DAVIDE SGAMBARO X FEDERICO PALUMBO

Davide Sgambaro (Cittadella,1989) è un artista che vive e lavora tra Torino e Venezia. La sua attitudine, più che poetica, si muove tra (auto)ironia e precisione, tra battuta di spirito e presa di posizione, tra ideologia e prassi… La seguente chiacchierata esplicita diverse questioni e si muove su più livelli di contenuto. In primis, lo sguardo privilegiato ce l’hanno ovviamente i suoi lavori, sempre tesi – come dicevo – a quelle duplicità tematiche in grado di caricare di tensione la nostra attenzione; in secondo luogo (ma non per importanza) si è cercato di approfondire alcuni aspetti che fan parte della vita dell’artista e che quindi possono risultare utili per meglio comprendere l’intero lavoro. Tra questi, ad esempio, troviamo: provincialismo e realtà cittadina; diritti dei lavoratori dell’arte ed esperienza all’interno degli Art Workers; ultime esposizioni e future – anche utopiche e/o difficilmente realizzabili – idee di mostra. Infine, tra le principali mostre, residenze e riconoscimenti ricordiamo: Paesaggi eterni, mostra personale, Spaziosiena, Siena (2019); L’abbaglio, mostra collettiva, Société Interludio, Torino (2019); Diari tra diari, mostra collettiva, Fondazione Spinola Banna per l’Arte e GAM Torino, Torino (2019); White and black stripes and a red nose (The game, Let’s talk, A movie), mostra personale, Almanac Inn, Torino (2019); Il disegno politico italiano, Galleria A+A, Venezia (2019); Q-Rated, La Quadriennale di Roma, Castello di Rivoli (2018); Una cosa divertente che non farò mai più, mostra personale, Rita Urso Artopia Gallery, Milano (2018); Love me tender, Stonefly Art Prize, Fabbrica del Vapore, Milano (2018); Combat Prize, primo premio sezione scultura e installazione, Museo Giovanni Fattori, Livorno (2017); Premio Francesco Fabbri, menzione speciale della giuria, Fondazione Fabbri, Pieve di Soligo (2016); 100ma collettiva giovani artisti Fondazione Bevilacqua La Masa, Venezia (2016); Le projet de l’étoile, mostra personale La Non-Maison Foundation, Aix- en-Provence (FR), (2016); Atelier Bevilacqua La Masa, residenza e mostra collettiva, Venezia (2015-2016); Fondazione Spinola Banna per l’Arte, residenza a cura di Guido Costa e Gail Cochrane (2015); A Symphony of Hunger Digesting Fluxus in Four Movements, A+A Gallery, Venezia (2015).

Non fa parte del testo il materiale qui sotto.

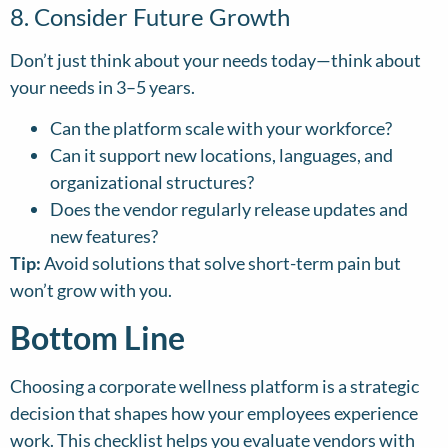
8. Consider Future Growth
Don’t just think about your needs today—think about
your needs in 3–5 years.
Can the platform scale with your workforce?
Can it support new locations, languages, and
organizational structures?
Does the vendor regularly release updates and
new features?
Tip:
Avoid solutions that solve short-term pain but
won’t grow with you.
Bottom Line
Choosing a corporate wellness platform is a strategic
decision that shapes how your employees experience
work. This checklist helps you evaluate vendors with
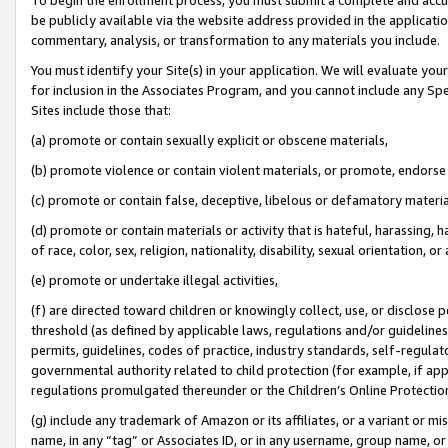
be publicly available via the website address provided in the application
commentary, analysis, or transformation to any materials you include.
You must identify your Site(s) in your application. We will evaluate your 
for inclusion in the Associates Program, and you cannot include any Speci
Sites include those that:
(a) promote or contain sexually explicit or obscene materials,
(b) promote violence or contain violent materials, or promote, endorse 
(c) promote or contain false, deceptive, libelous or defamatory materi
(d) promote or contain materials or activity that is hateful, harassing, h
of race, color, sex, religion, nationality, disability, sexual orientation, or
(e) promote or undertake illegal activities,
(f) are directed toward children or knowingly collect, use, or disclose
threshold (as defined by applicable laws, regulations and/or guidelines);
permits, guidelines, codes of practice, industry standards, self-regulat
governmental authority related to child protection (for example, if app
regulations promulgated thereunder or the Children’s Online Protection
(g) include any trademark of Amazon or its affiliates, or a variant or 
name, in any “tag” or Associates ID, or in any username, group name, or 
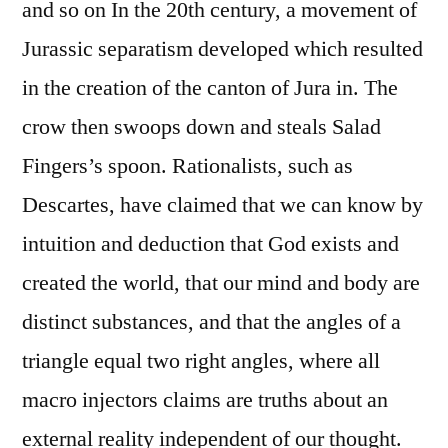
and so on In the 20th century, a movement of
Jurassic separatism developed which resulted
in the creation of the canton of Jura in. The
crow then swoops down and steals Salad
Fingers’s spoon. Rationalists, such as
Descartes, have claimed that we can know by
intuition and deduction that God exists and
created the world, that our mind and body are
distinct substances, and that the angles of a
triangle equal two right angles, where all
macro injectors claims are truths about an
external reality independent of our thought.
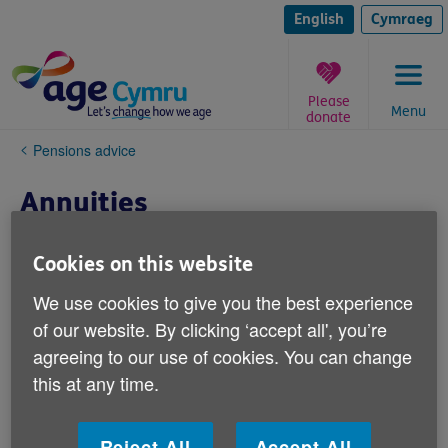
Skip
to
English
Cymraeg
content
Please
Menu
donate
You
Pensions advice
are
here:
Annuities
If you’ve saved into a defined contribution
Cookies on this website
pension scheme during your working life,
We use cookies to give you the best experience
you’ll have to decide what to do with the
of our website. By clicking ‘accept all', you’re
pension fund you’ve built up when you
agreeing to our use of cookies. You can change
approach retirement age. One option is to
this at any time.
buy a lifetime annuity (often called just an
annuity).
Reject All
Accept All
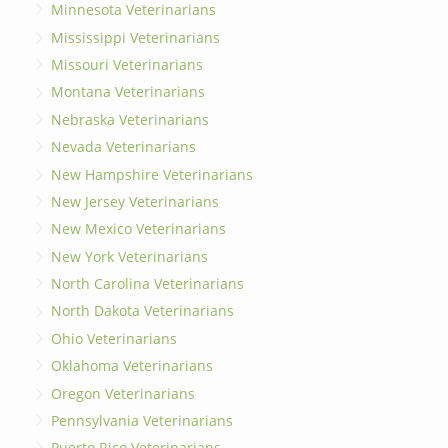
Minnesota Veterinarians
Mississippi Veterinarians
Missouri Veterinarians
Montana Veterinarians
Nebraska Veterinarians
Nevada Veterinarians
New Hampshire Veterinarians
New Jersey Veterinarians
New Mexico Veterinarians
New York Veterinarians
North Carolina Veterinarians
North Dakota Veterinarians
Ohio Veterinarians
Oklahoma Veterinarians
Oregon Veterinarians
Pennsylvania Veterinarians
Puerto Rico Veterinarians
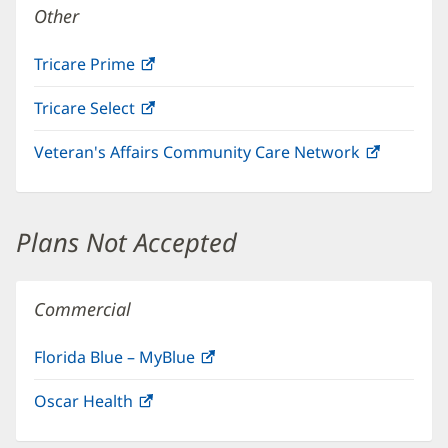
Other
Tricare Prime
(opens
in
Tricare Select
(opens
new
in
window)
Veteran's Affairs Community Care Network
(opens
new
in
window)
new
window)
Plans Not Accepted
Commercial
Florida Blue – MyBlue
(opens
in
Oscar Health
(opens
new
in
window)
new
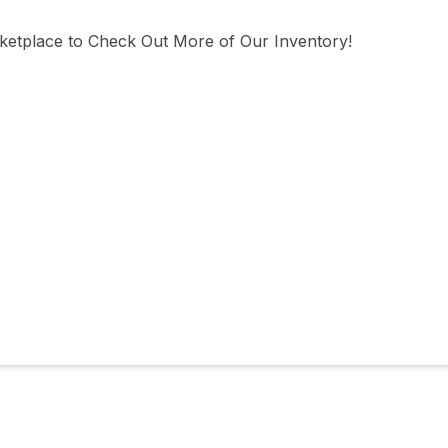
tplace to Check Out More of Our Inventory!
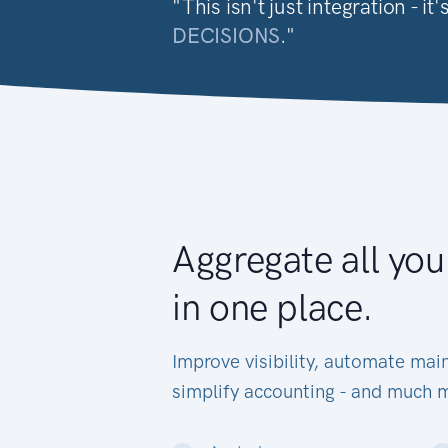
"This isn't just integration - 
DECISIONS
."
Aggregate all you
in one place.
Improve visibility, automate main
simplify accounting - and much 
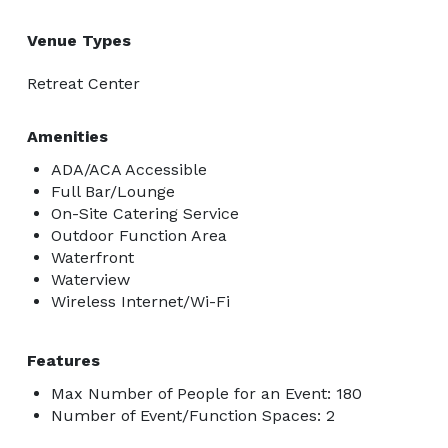
Venue Types
Retreat Center
Amenities
ADA/ACA Accessible
Full Bar/Lounge
On-Site Catering Service
Outdoor Function Area
Waterfront
Waterview
Wireless Internet/Wi-Fi
Features
Max Number of People for an Event: 180
Number of Event/Function Spaces: 2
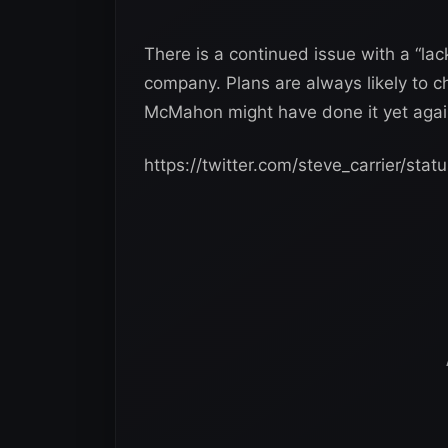
There is a continued issue with a “lack
company. Plans are always likely to 
McMahon might have done it yet again.
https://twitter.com/steve_carrier/s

Federico Palumbo: La prima volta che ho letto della tua opera So long, and thank you for the fish (2019) mi è subito venuto in mente il film d’avanguardia dell’esponente lettrista Maurice Lemaître, Le film est déjà commencé (1951). In quel caso il fruitore, una volta arrivato in sala cinematografica, si accorgeva che il film era effettivamente già cominciato e non c’era modo di vederlo in maniera ‘canonica’, sedendosi sulle poltroncine, vivendolo dall’inizio alla fine. Nel tuo lavoro credo, invece, ci sia un ulteriore scacco in tal senso, che ben esprime anche la frenesia contemporanea legata all’esserci. Inesorabilmente lo spettatore ha la sensazione di non poter vivere la situazione di festa che i resti in galleria gli ricordano. Questa voglia di partecipare a qualsiasi evento, al di là di quel che realmente esso rappresenti, mi sembra essere un’altra delle tematiche che emerge da questo tuo lavoro.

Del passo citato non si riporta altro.